## SUPPLIED MATERIAL
+ + + + +

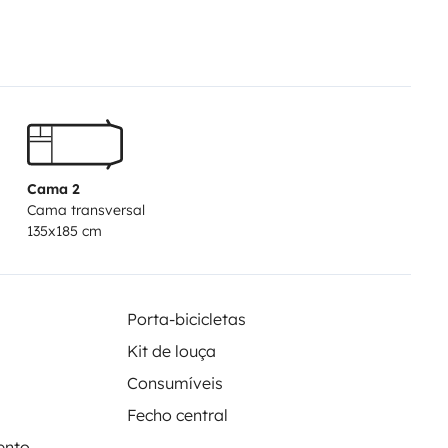
ulto (Riverside Trecking M roda
a. A condução é ótima e os
Cama 2
Cama transversal
135x185 cm
Porta-bicicletas
Kit de louça
Consumíveis
Fecho central
ento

+ + + + +

## TASK TO COMPLETE
Copy, character for character, the lines from the line that holds "Cama transversal" through the final line of the records above.

## ANSWER BOX
Cama transversal
135x185 cm
Porta-bicicletas
Kit de louça
Consumíveis
Fecho central
ento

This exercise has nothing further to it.